In our last Strategy Report “A Rocky Road to Recovery” for the 4Q20, we stated that “a virtuous circle of confidence can develop very quickly on positive news of vaccine development, potentially sparking a risk-on mode in 2021”. That scenario is playing out and vaccines are already changing the market narrative that is likely to lead to a rotation trade from bonds to equities. And within the equity class, from growth to value with a focus on 2020’s laggard sectors that were worst impacted by Covid19. We expect liquidity to remain ample despite concerns over a higher budget deficit in 2021 and questions over cashflow impacts on pension funds due to expanded withdrawal facility – all the more the reason why BNM will keep financial conditions loose for an extended period. Interest rates are not about to rise globally, but even after allowing for a 20 bps rise in the domestic risk-free rate, an expected decline in equity risk premium towards mean from elevated levels will likely support the market. As the rubber gloves sector mean reverts, we revise theFBMKLCI’s target PE multiple to15.7x from 16.8x since our last report a quarter ago. On ourjust introduced FY22 EPS of 109 sen, we see our market potentially reaching a target of 1711 by the end of 2021. We have OVERWEIGHT calls on: Automotive, Construction, Gaming, Rubber Gloves, Technology, Tobacco & Brewery and Utilities.
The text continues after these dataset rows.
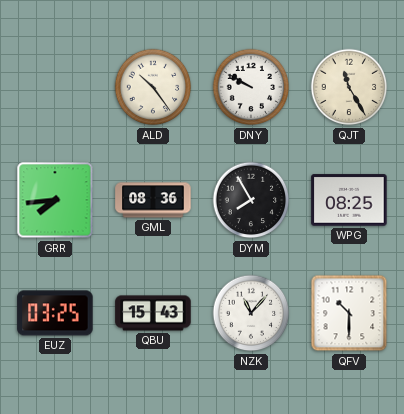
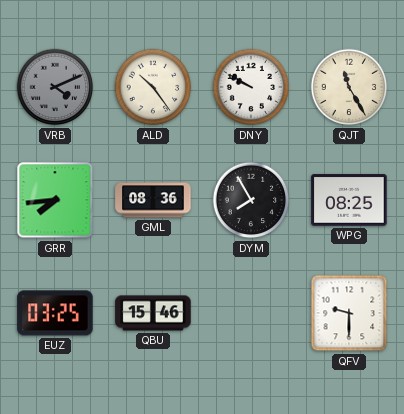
VRB: none -> 4:11
QBU: 15:43 -> 15:46
NZK: 11:07 -> none
QFV: 10:30 -> 9:30
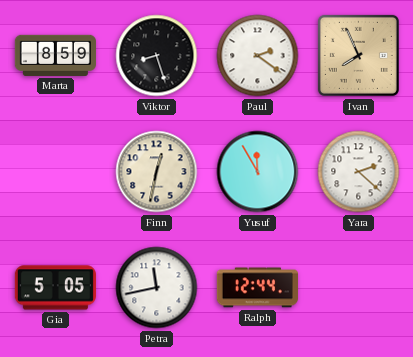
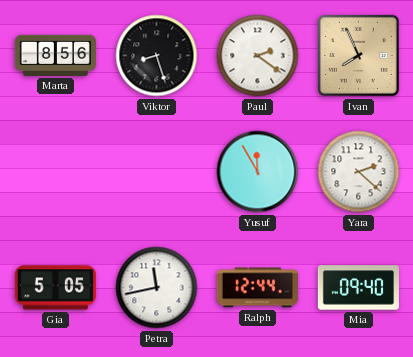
Marta: 8:59 -> 8:56
Finn: 12:32 -> none
Mia: none -> 09:40
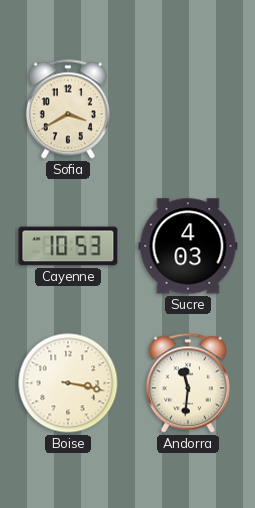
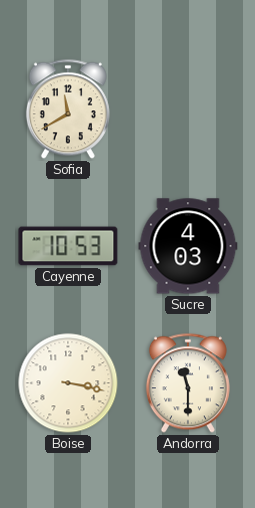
Sofia: 3:40 -> 11:40
Andorra: 11:31 -> 11:30
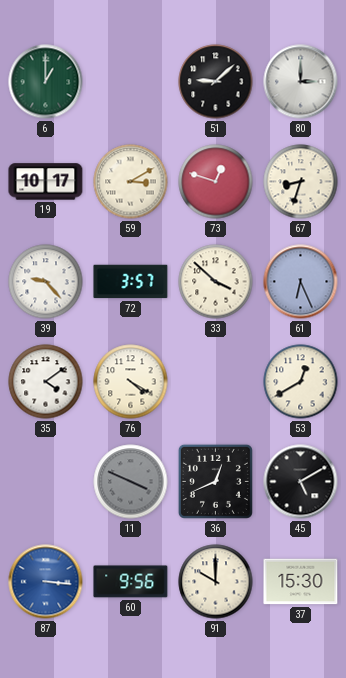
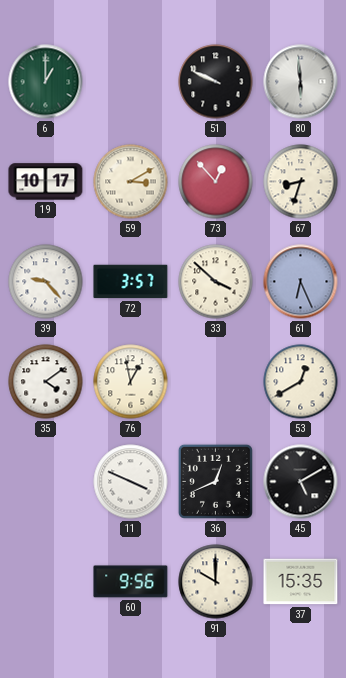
51: 9:08 -> 9:49
80: 3:00 -> 5:59
73: 12:48 -> 12:53
76: 4:20 -> 12:58
11 dial: grey -> white
87: 3:16 -> none
37: 15:30 -> 15:35
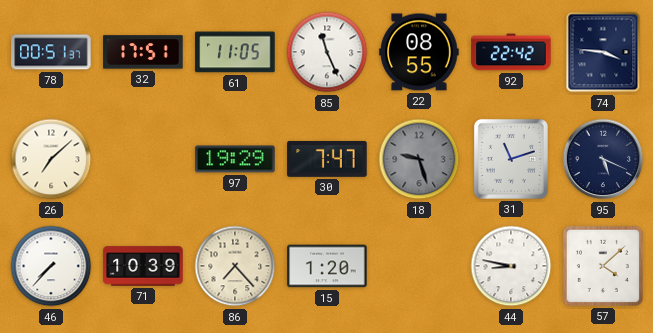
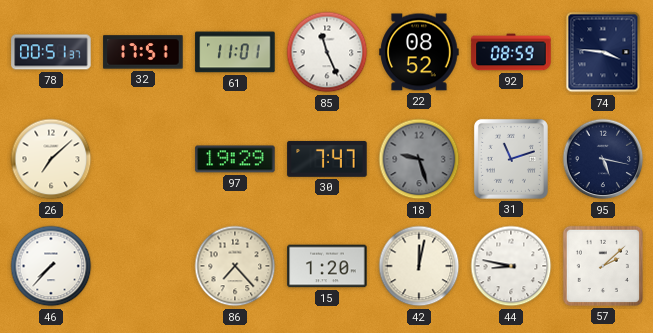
61: 11:05 -> 11:01
22: 08:55 -> 08:52
92: 22:42 -> 08:59
95: 5:19 -> 5:17
71: 10:39 -> none
42: none -> 12:02
57: 4:08 -> 2:08
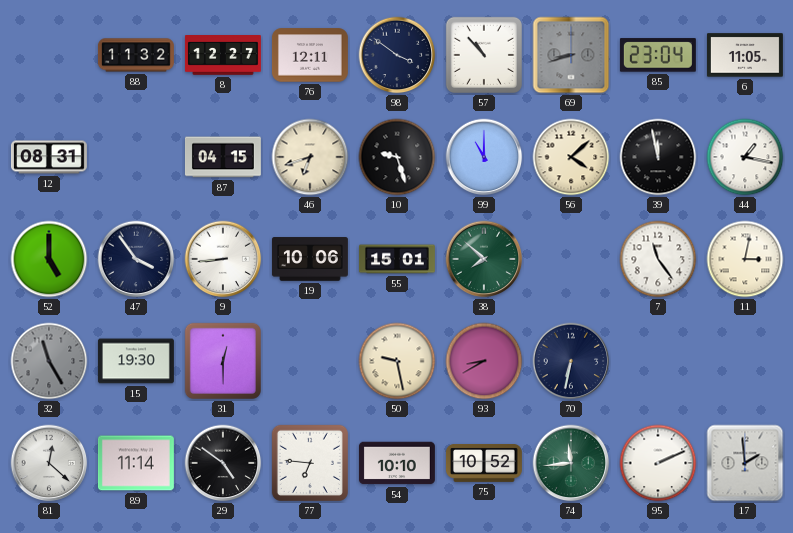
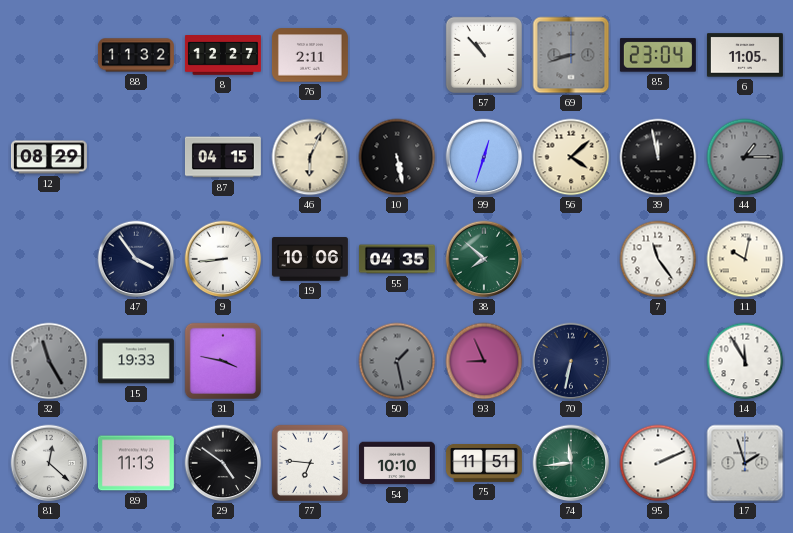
76: 12:11 -> 2:11
98: 3:51 -> none
12: 08:31 -> 08:29
46: 6:42 -> 6:04
10: 9:27 -> 5:28
99: 11:00 -> 12:33
44: 1:17 -> 1:15
44 dial: white -> grey
52: 5:00 -> none
55: 15:01 -> 04:35
11: 3:02 -> 10:02
15: 19:30 -> 19:33
31: 12:30 -> 3:47
50: 9:28 -> 1:28
50 dial: cream -> grey
93: 8:40 -> 8:56
14: none -> 11:55
89: 11:14 -> 11:13
75: 10:52 -> 11:51
17: 1:59 -> 1:57
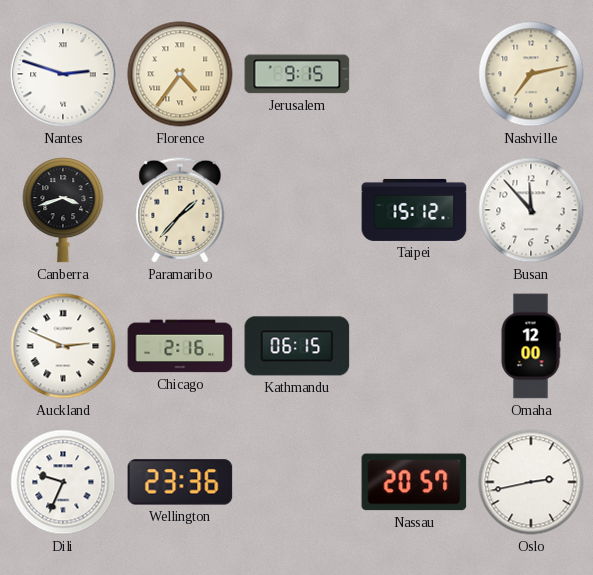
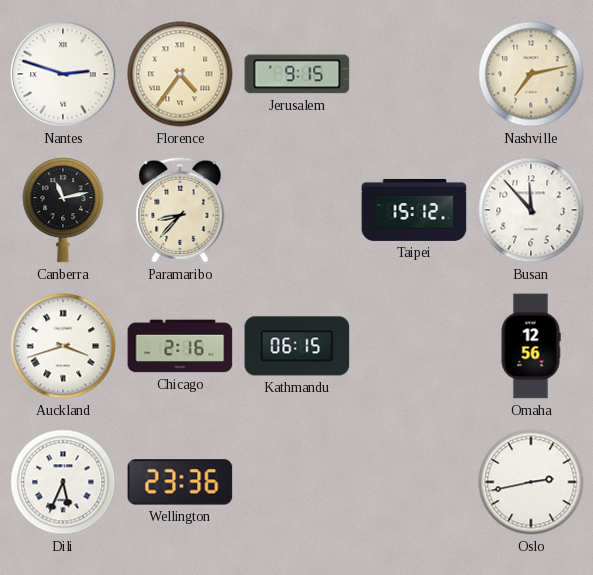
Canberra: 3:42 -> 11:13
Paramaribo: 1:37 -> 8:37
Auckland: 2:49 -> 3:42
Omaha: 12:00 -> 12:56
Dili: 9:34 -> 5:34
Nassau: 20:57 -> none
UNDERWEIGHT Healthcare and Media. Top picks for 1Q21 are: AIRPORT (OP, TP: RM6.86), AXIATA (OP, TP: RM4.30), CARLSBG (OP, TP: RM26.50), GENTING (OP, TP: RM5.70), HARTA (OP, TP: RM21.00), INARI (OP, TP: RM3.14); MPI (OP, TP: RM29.00), RHBBANK (OP; TP: RM6.30), SUNCON (OP; TP: RM2.45), TENAGA (OP, TP: RM12.40) and ULICORP (OP; TP: RM1.45)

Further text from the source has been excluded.